> Your goal: Output the line that contains "travel timepiece, featuring", then every line beneath it through the end of the records, exactly as given and with no other lines.

--- START ---

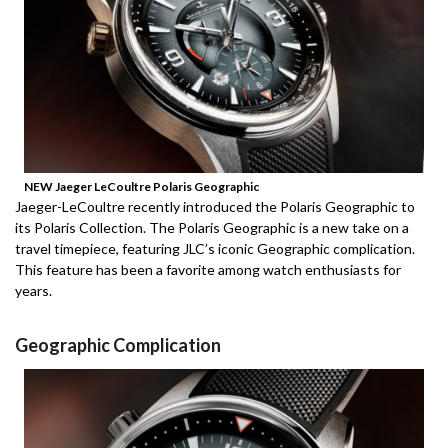
NEW Jaeger LeCoultre Polaris Geographic
Jaeger-LeCoultre recently introduced the Polaris Geographic to
its Polaris Collection.
The Polaris Geographic is a new take on a
travel timepiece, featuring JLC’s iconic Geographic complication.
This feature has been a favorite among watch enthusiasts for
years.
Geographic Complication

--- END ---

> Result:
travel timepiece, featuring JLC’s iconic Geographic complication.
This feature has been a favorite among watch enthusiasts for
years.
Geographic Complication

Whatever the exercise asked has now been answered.